Page images and extracted text
•••••

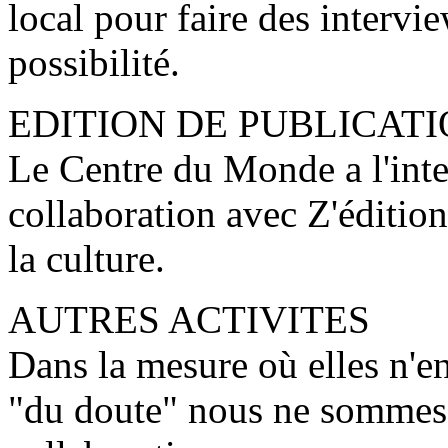
local pour faire des intervie
possibilité.
EDITION DE PUBLICAT
Le Centre du Monde a l'inten
collaboration avec Z'éditions
la culture.
AUTRES ACTIVITES
Dans la mesure où elles n'e
"du doute" nous ne sommes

•••••

All entries must be written out again exactly as given, with no pictures in the copy.

local pour faire des intervie
possibilité.
EDITION DE PUBLICAT
Le Centre du Monde a l'inten
collaboration avec Z'éditions
la culture.
AUTRES ACTIVITES
Dans la mesure où elles n'e
"du doute" nous ne sommes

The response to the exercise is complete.